I am not anal about audio but I´m still picky about how it sounds. And for those who don´t enjoy spending time building car audio systems - it is a straight forward plug and play solution. It even gives you a line-out for a sub. My next upgrade is to add a Alpine Sub i already have. I just need to figure out how to run a new power cable from the battery to power up the sub and give the Match a better powerline wich will increase the performance. 

http://www.audiotec-fischer.de/lng/en/pp-52dsp.html


----------



## .LSinLV. (Nov 13, 2009)

AndySwede said:


> Before you drain your wallet for expensive upgrades - try the Match PP52. Moved it over from my (sold) 2012 Tiguan to my new ride, a 2014 Touareg R-Line V6 TDI with RNS 850 and standard audiosystem.
> As said - the standard audio sucks. But the Match brings it to life with factory speakers. It is almost unbeliveble how much "untz" you get from the original paper cone speakers. If you planning of upgrading the original speakers (wich is a good thing) you will still need an extra amp since the factory amp is very weak.
> 
> I am not anal about audio but I´m still picky about how it sounds. And for those who don´t enjoy spending time building car audio systems - it is a straight forward plug and play solution. It even gives you a line-out for a sub. My next upgrade is to add a Alpine Sub i already have. I just need to figure out how to run a new power cable from the battery to power up the sub and give the Match a better powerline wich will increase the performance.
> ...


:thumbup: do they sell to North America?


----------



## gtibobvr6 (Dec 21, 2000)

.LSinLV. said:


> :thumbup: do they sell to North America?


Assuming this is the same unit, Crutchfield sells it:

http://www.crutchfield.com/S-KUTti4FmNmb/p_975PP52DSP/Match-PP52DSP.html


----------



## AndySwede (Apr 22, 2013)

Yes, that is the same unit. Just make sure you buy the car specific adapter.


----------



## AndySwede (Apr 22, 2013)

Dookay said:


> I am considering this very same option for my 2016 T3 Touareg without Dynaudio. Which harness did you use? The PP-AC92C? The North American guys won't say anything for sure since it's not on their website. Whatever worked for your system, should work for mine.


Yes, I can confirm that the PP-AC92C will work. You will connect it where the factory amp is located, behind the trim on the right hand side of the trunk. Depending of your other options there will be enough space to fit the amp there. However, I have mine in the spare wheel area. 
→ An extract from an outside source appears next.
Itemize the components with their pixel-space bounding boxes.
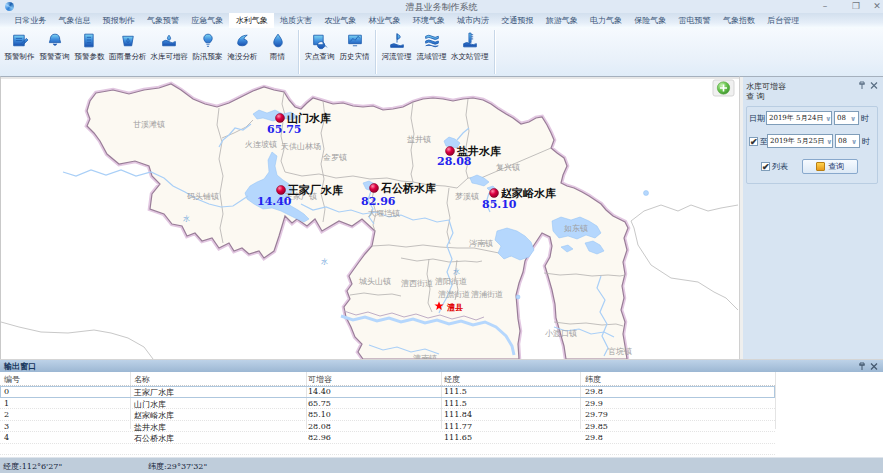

I have now upgraded the front door speakers and fitted a huge amount of Silent Coat to the inner door card. This made a huge difference, even though I still have many hours left to break in the new speakers.! I will soon do the same to the rear doors.


----------



## AndySwede (Apr 22, 2013)

Dookay said:


> Good deal, thanks much. Did you run a separate power wire or used the harness for power?
> 
> 
> Sent from my iPhone using Tapatalk


At the moment I use the power from the factory harness. My next upgrade is to run a new power wire from the battery to the Match and to a Alpine sub box with integrated amp. 
The Match has a output for a sub, no need for tapping a signal from the factory setup harness.


----------



## AndySwede (Apr 22, 2013)

Dookay said:


> Good deal, thanks again. You weren't interested in the plug and play Match suibwoofer, which could also be powered by the PP52DSP?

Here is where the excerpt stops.